↓
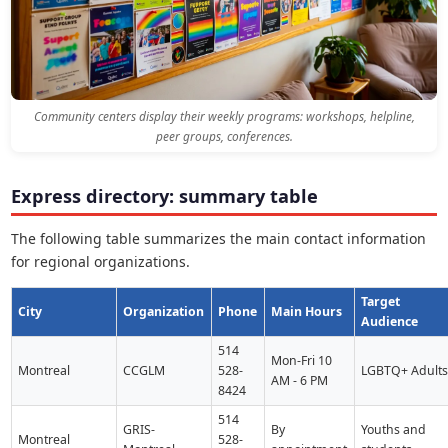
Community centers display their weekly programs: workshops, helpline,
peer groups, conferences.
Express directory: summary table
The following table summarizes the main contact information
for regional organizations.
Target
City
Organization
Phone
Main Hours
Audience
514
Mon-Fri 10
Montreal
CCGLM
528-
LGBTQ+ Adult
AM - 6 PM
8424
514
GRIS-
By
Youths and
Montreal
528-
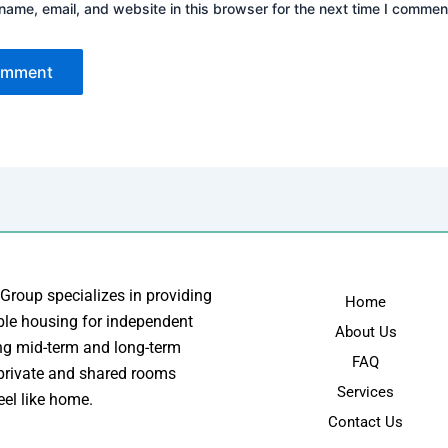
ame, email, and website in this browser for the next time I commen
 Group specializes in providing
Home
ble housing for independent
About Us
ing mid-term and long-term
FAQ
 private and shared rooms
Services
eel like home.
Contact Us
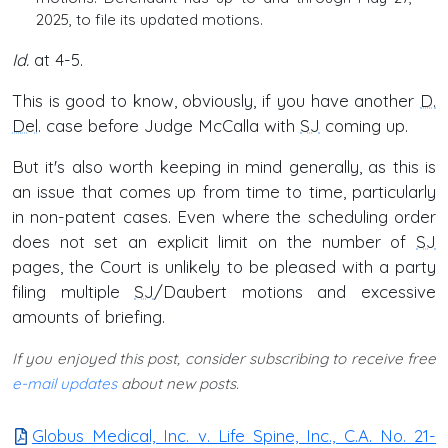
2025, to file its updated motions.
Id.
at 4-5.
This is good to know, obviously, if you have another
D.
Del
. case before Judge McCalla with
SJ
coming up.
But it's also worth keeping in mind generally, as this is
an issue that comes up from time to time, particularly
in non-patent cases. Even where the scheduling order
does not set an explicit limit on the number of
SJ
pages, the Court is unlikely to be pleased with a party
filing multiple
SJ
/Daubert motions and excessive
amounts of briefing.
If you enjoyed this post, consider subscribing to receive free
e-mail updates
about new posts.
Globus Medical, Inc. v. Life Spine, Inc., C.A. No. 21-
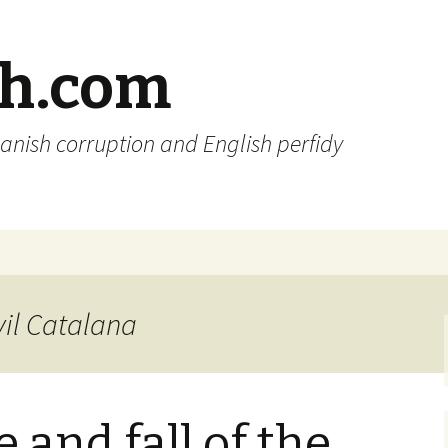
sh.com
anish corruption and English perfidy
vil Catalana
 and fall of the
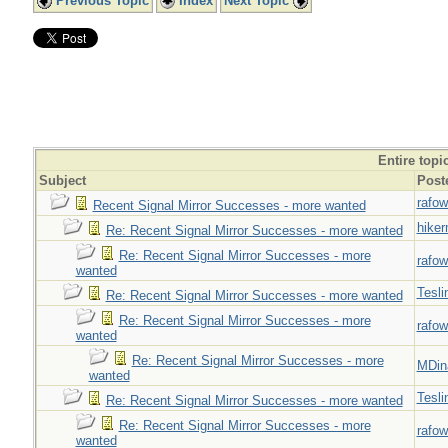
Previous Topic
Index
Next Topic
Entire topi
Subject
Post
rafow
Recent Signal Mirror Successes - more wanted
hiker
Re: Recent Signal Mirror Successes - more wanted
Re: Recent Signal Mirror Successes - more
rafow
wanted
Tesli
Re: Recent Signal Mirror Successes - more wanted
Re: Recent Signal Mirror Successes - more
rafow
wanted
Re: Recent Signal Mirror Successes - more
MDin
wanted
Tesli
Re: Recent Signal Mirror Successes - more wanted
Re: Recent Signal Mirror Successes - more
rafow
wanted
↑
Without including any pictures, please restate all the records exactly.

Community centers display their weekly programs: workshops, helpline,
peer groups, conferences.
Express directory: summary table
The following table summarizes the main contact information
for regional organizations.
Target
City
Organization
Phone
Main Hours
Audience
514
Mon-Fri 10
Montreal
CCGLM
528-
LGBTQ+ Adult
AM - 6 PM
8424
514
GRIS-
By
Youths and
Montreal
528-
ame, email, and website in this browser for the next time I commen
 Group specializes in providing
Home
ble housing for independent
About Us
ing mid-term and long-term
FAQ
 private and shared rooms
Services
eel like home.
Contact Us
2025, to file its updated motions.
Id.
at 4-5.
This is good to know, obviously, if you have another
D.
Del
. case before Judge McCalla with
SJ
coming up.
But it's also worth keeping in mind generally, as this is
an issue that comes up from time to time, particularly
in non-patent cases. Even where the scheduling order
does not set an explicit limit on the number of
SJ
pages, the Court is unlikely to be pleased with a party
filing multiple
SJ
/Daubert motions and excessive
amounts of briefing.
If you enjoyed this post, consider subscribing to receive free
e-mail updates
about new posts.
Globus Medical, Inc. v. Life Spine, Inc., C.A. No. 21-
sh.com
anish corruption and English perfidy
vil Catalana
 and fall of the
Previous Topic
Index
Next Topic
Entire topi
Subject
Post
rafow
Recent Signal Mirror Successes - more wanted
hiker
Re: Recent Signal Mirror Successes - more wanted
Re: Recent Signal Mirror Successes - more
rafow
wanted
Tesli
Re: Recent Signal Mirror Successes - more wanted
Re: Recent Signal Mirror Successes - more
rafow
wanted
Re: Recent Signal Mirror Successes - more
MDin
wanted
Tesli
Re: Recent Signal Mirror Successes - more wanted
Re: Recent Signal Mirror Successes - more
rafow
wanted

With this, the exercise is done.